As business prospects become sharply bleaker, it is clear that hardly any significant markets for timber or wood products will escape fallout from the economic crisis.

News of steeply lower profits from two major housebuilders confirm that the property slump had begun to bite hard even before the latest City ructions and collapse of new mortgage lending. Sales dropped by 22% at Redrow in the year to the end of June and, with the value of its land bank down £260m, it made an annual loss of nearly £194m. Over the same period Barratt Developments saw a 68% fall in pre-tax profits.
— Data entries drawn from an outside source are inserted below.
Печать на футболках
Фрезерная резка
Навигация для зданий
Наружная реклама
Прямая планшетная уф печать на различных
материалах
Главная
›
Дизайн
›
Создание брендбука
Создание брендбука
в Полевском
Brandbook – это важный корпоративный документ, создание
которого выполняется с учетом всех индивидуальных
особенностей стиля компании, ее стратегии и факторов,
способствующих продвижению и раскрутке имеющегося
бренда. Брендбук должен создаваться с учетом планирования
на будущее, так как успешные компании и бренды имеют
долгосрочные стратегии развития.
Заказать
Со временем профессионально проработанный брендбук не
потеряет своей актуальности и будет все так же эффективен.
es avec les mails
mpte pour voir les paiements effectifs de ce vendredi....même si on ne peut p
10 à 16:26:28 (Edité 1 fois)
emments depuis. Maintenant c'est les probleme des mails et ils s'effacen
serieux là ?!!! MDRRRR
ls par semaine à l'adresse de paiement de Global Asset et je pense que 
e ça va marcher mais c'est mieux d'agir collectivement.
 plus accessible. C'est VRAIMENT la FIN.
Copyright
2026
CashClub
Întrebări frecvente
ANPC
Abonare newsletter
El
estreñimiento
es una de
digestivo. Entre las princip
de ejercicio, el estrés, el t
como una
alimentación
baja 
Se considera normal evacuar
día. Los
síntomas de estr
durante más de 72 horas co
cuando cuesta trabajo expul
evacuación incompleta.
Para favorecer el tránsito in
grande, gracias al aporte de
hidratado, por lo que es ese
Direct evidence of the downturn in demand comes in the official estimate of construction output in the second quarter of 2008. It indicates that the total volume, including repair and maintenance and adjusted for seasonal variations, was 0.5% lower than in the first quarter. New private housing work was 7% lower over the same period. The total of all new work was down 3%, but maintenance and repair work rose by 2% between the first and second quarters.

Demand for timber

Looking ahead to the level of potential demand for timber and wood products, government data suggest that orders placed in the construction industry for all new work fell by 8% between the first and second quarters. But total orders rose by 7% between June and July, boosted by increases for commercial projects and public-sector work.
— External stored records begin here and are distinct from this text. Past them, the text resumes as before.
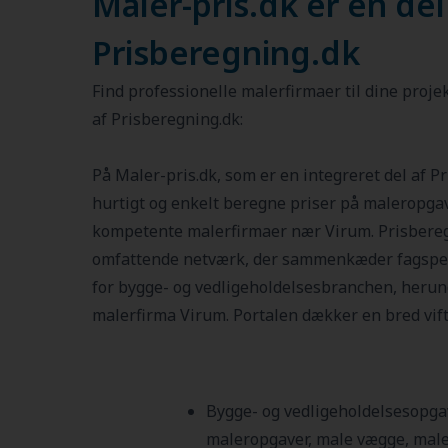
Maler-pris.dk er en del
Prisberegning.dk
Find professionelle malerfirmaer til dine proje
af Prisberegning.dk:
På Maler-pris.dk, som er en integreret del af P
hurtigt og enkelt beregne priser på maleropgav
kompetente malerfirmaer nær
Virum
. Prisbere
omfattende netværk, der sammenkæder fagspe
for bygge- og vedligeholdelsesbranchen, heru
malerfirma
Virum
. Portalen dækker en bred vift
Bygge- og vedligeholdelsesopga
maleropgaver, male vægge, male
The volume of orders for private-sector housing fell 13% between the first and second quarters and dropped by 14% between June and July. At the annual rate, orders plummeted by 49% in July. Separately, the CIPS construction purchasing managers’ index for August indicates a further sharp fall in activity, “with little appetite to invest in either raw materials or workers”.
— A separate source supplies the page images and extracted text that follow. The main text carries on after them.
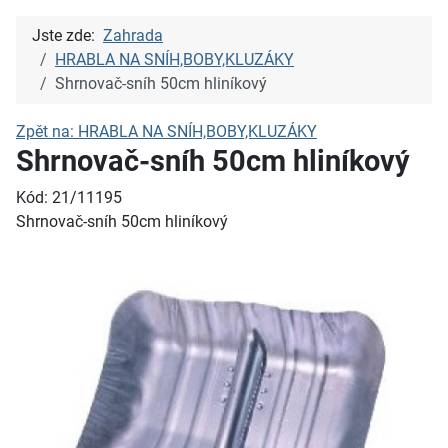
Jste zde:
Zahrada
HRABLA NA SNÍH,BOBY,KLUZÁKY
Shrnovač-sníh 50cm hliníkový
Zpět na: HRABLA NA SNÍH,BOBY,KLUZÁKY
Shrnovač-sníh 50cm hliníkový
Kód: 21/11195
Shrnovač-sníh 50cm hliníkový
Overseas trade figures for the second quarter reveal that total imports of wood and wood products fell nearly 10% compared with a year earlier, with sawn and planed timber down 20% and plywood and veneer sheets 5% lower. In contrast, imports of builders’ carpentry and joinery were 11% higher than a year ago, although exports were down 21% despite the favourable exchange rate. Overseas sales of sheet products by UK firms fell by 14% but wooden container exports held steady.

UK property market

The slump in the UK private property market continued into August, according to the Royal Institution of Chartered Surveyors, which says sales were the lowest since its monthly survey began in 1978. Further, the number of new enquiries from potential buyers fell again, and at a faster rate than in July, indicating that the market will continue to stagnate in the coming months.

In the high street, retailers are facing the worst conditions in three years, with sales falling in five of the last six months. That is the analysis by the British Retail Consortium, which says that DIY sales slowed in August, while big ticket furniture showed year-on-year falls for the seventh month in a row.

Official figures, which have recently tended to be more optimistic than business surveys, indicate that the volume of furniture sales in August was down by nearly 11%, while sales dropped in value by almost 6%. The CBI survey for September found that furniture retailers continued to suffer during the month.

On the supply side, output of furniture from British factories fell 0.2% between June and July but rose marginally at the annual rate. Manufacturing output overall fell for the fifth successive month – the longest sustained period of falling output for seven years – and was down 1.4% annually. However, annual factory gate price inflation eased to 9.7% in August, from 10.3% the month before, and input costs fell 2% on the month but remain nearly a third higher than a year ago.